'Spit and Acquit': Prosecutors as Surveillance Entrepreneurs
51 Pages Posted: 29 Apr 2019 Last revised: 1 May 2019
Date Written: April 29, 2019
Abstract
A high-stakes debate has emerged around the legislative expansion of forensic DNA databases, a move that would assist thousands of criminal investigations but also raise profound privacy issues. In Maryland v. King, where the Court upheld the constitutionality of forced DNA sampling of arrestees, Justice Alito described the Court’s 2013 decision as “perhaps the most important criminal procedure case” in “decades.” But this debate fails to account for a different, less-well-understood practice: DNA collection by prosecutors, with the alleged consent of those giving samples. The Orange County District Attorney’s Office offers certain defendants charged with petty misdemeanors a deal: if you want a dismissal or a plea offer, give us your DNA. This innovative practice has come to be known colloquially as “Spit and Acquit.” So far, over 150,000 people — not otherwise required to give the state their DNA — have agreed. Their samples are then kept permanently in a prosecutorial database maintained with the aid of biotechnology companies and funded largely by federal grants and defendant fees. As the largest “consent”-based law enforcement DNA database in the country, Spit and Acquit is worthy of study in its own right. But it also offers a case study of prosecutorial policymaking in surveillance — an area beyond prosecutors’ typical expertise.

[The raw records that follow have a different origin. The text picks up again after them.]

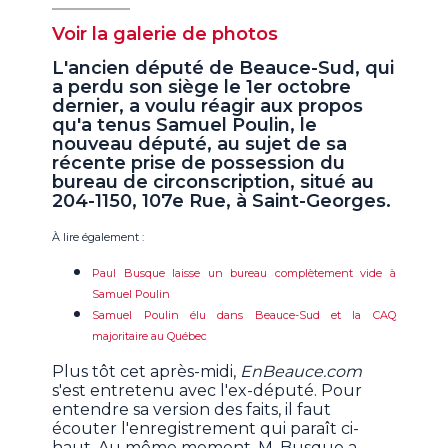
Voir la galerie de photos
L'ancien député de Beauce-Sud, qui
a perdu son siège le 1er octobre
dernier, a voulu réagir aux propos
qu'a tenus Samuel Poulin, le
nouveau député, au sujet de sa
récente prise de possession du
bureau de circonscription, situé au
204-1150, 107e Rue, à Saint-Georges.
À lire également :
Paul Busque laisse un bureau complètement vide à
Samuel Poulin
Samuel Poulin élu dans Beauce-Sud et la CAQ
majoritaire au Québec
Plus tôt cet après-midi,
EnBeauce.com
s'est entretenu avec l'ex-député. Pour
entendre sa version des faits, il faut
écouter l'enregistrement qui paraît ci-
haut. Au même moment, M. Busque a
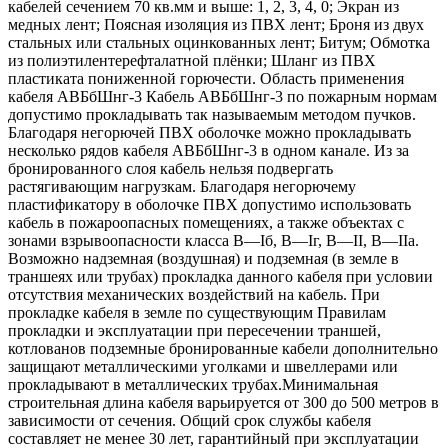
кабелей сечением 70 кв.мм и выше: 1, 2, 3, 4, 0; Экран из
медных лент; Поясная изоляция из ПВХ лент; Броня из двух
стальных или стальных оцинкованных лент; Битум; Обмотка
из полиэтилентерефталатной плёнки; Шланг из ПВХ
пластиката пониженной горючести. Область применения
кабеля АВБбШнг-3 Кабель АВБбШнг-3 по пожарным нормам
допустимо прокладывать так называемым методом пучков.
Благодаря негорючей ПВХ оболочке можно прокладывать
несколько рядов кабеля АВБбШнг-3 в одном канале. Из за
бронированного слоя кабель нельзя подвергать
растягивающим нагрузкам. Благодаря негорючему
пластификатору в оболочке ПВХ допустимо использовать
кабель в пожароопасных помещениях, а также объектах с
зонами взрывоопасности класса B—Iб, B—Iг, В—II, В—IIа.
Возможно надземная (воздушная) и подземная (в земле в
траншеях или трубах) прокладка данного кабеля при условии
отсутствия механических воздействий на кабель. При
прокладке кабеля в земле по существующим Правилам
прокладки и эксплуатации при пересечении траншей,
котлованов подземные бронированные кабели дополнительно
защищают металлическими уголками и швеллерами или
прокладывают в металлических трубах.Минимальная
строительная длина кабеля варьируется от 300 до 500 метров в
зависимости от сечения. Общий срок службы кабеля
составляет не менее 30 лет, гарантийный при эксплуатации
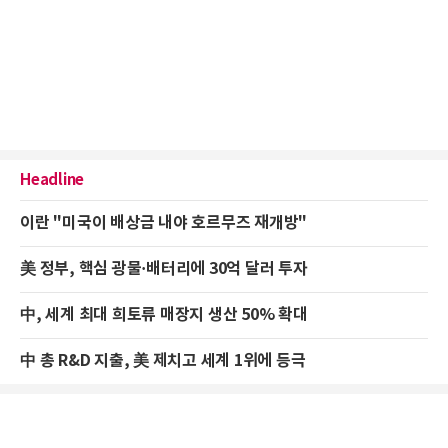
Headline
이란 "미국이 배상금 내야 호르무즈 재개방"
美 정부, 핵심 광물·배터리에 30억 달러 투자
中, 세계 최대 희토류 매장지 생산 50% 확대
中 총 R&D 지출, 美 제치고 세계 1위에 등극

This Article draws upon original field research, including court observations, interviews with prosecutors, defense attorneys, judges, defendants, and public records, to shed light on this understudied phenomenon. It then argues that Spit and Acquit compares unfavorably to existing legislative databases in terms of public safety benefits, privacy, and democratic accountability. The Article concludes by drawing lessons from Spit and Acquit for the future of genetic surveillance and the emerging field of “misdemeanor studies.”